Certo, tutto si può fare, ma… non tutti lo possono fare. Un atleta professionista, seguito da un pool di esperti, può tranquillamente avvicinare due maratone, spostando l’obiettivo cronometrico ovviamente sulla seconda e interpretando la prima come quel tipico lunghissimo che viene svolto nella fase finale di una programmazione di una maratona. Il problema insorge quando si tratta di un amatore, sia pure in grado di conseguire tempi assai rilevanti, perché difficilmente potrebbe avere un’assistenza adeguata e forse anche un supporto economico che potesse metterlo al riparo delle notevoli spese necessarie per partecipare a due maratone ravvicinate. Tuttavia, poiché la platea alla quale pensiamo di rivolgerci è proprio quella amatoriale, che magari non ha mai pensato a questa evenienza per i motivi appena segnalati, vogliamo tentare di dare qualche consiglio, o comunque aprire un squarcio d’interesse sulla faccenda.

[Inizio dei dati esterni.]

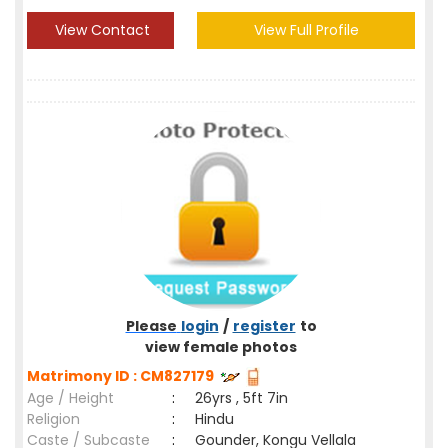
View Contact
View Full Profile
Please
login
/
register
to
view female photos
Matrimony ID : CM827179
Age / Height
:
26yrs , 5ft 7in
Religion
:
Hindu
Caste / Subcaste
:
Gounder, Kongu Vellala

La scelta di correre un lunghissimo come se fosse una maratona, cioè in una misura complessiva di 42 chilometri, non è da intendersi come un sistema per saggiare la capacità aerobica del nostro organismo, bensì un ulteriore allenamento per consolidare le resistenze muscolari, e non solo. In una maratona infatti più per carenze organiche si cede spesso alla distanza per cedimento delle resistenze muscolari locali. E un buon metodo per preparare queste strutture muscolari è proprio un lunghissimo-maratona, da svolgere però con due caratteristiche ben precise:

  • correre ad un ritmo di 10-15” al km superiore al personale;
  • percorso eminentemente collinare.

In ordine al punto “a”, bisogna ricordarsi che resta pur sempre un allenamento e che non si deve pertanto imprimere alla corsa un ritmo massimale. In ordine al punto “b”, invece, la scelta del collinare si spiega col fatto che correndo su di un tracciato simile, come ogni podista sa bene, si migliora e si affina la tecnica di corsa che, soprattutto in una maratona, è indispensabile acquisire.

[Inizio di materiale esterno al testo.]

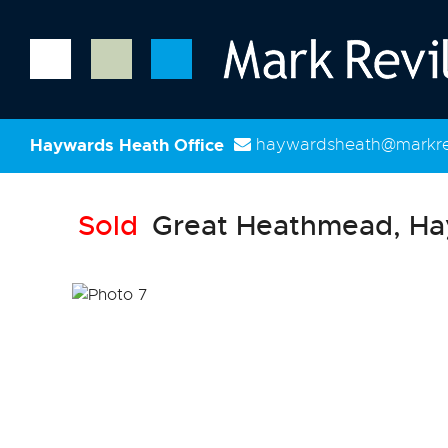
Haywards Heath Office
haywardsheath@markrev
Sold
Great Heathmead, Ha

Ovviamente, tutti gli altri particolari relativi alla preparazione di una maratona restano intatti nella loro validità. Come ad esempio, una Mezza da fare quindici giorni prima della data indicata al ritmo di corsa media (che è il passo tipico per una maratona), nonché un’attenta ultima settimana di scarico (per arrivare all’appuntamento carichi ma freschi), sono… requisiti indispensabili. Ma forse un lunghissimo visto in questa prospettiva, piccola ed episodica variante ad un’esperienza di settore abbastanza consolidata, potrebbe significare avere scoperto un buon lavoro di qualità, per una maratona piena di soddisfazioni.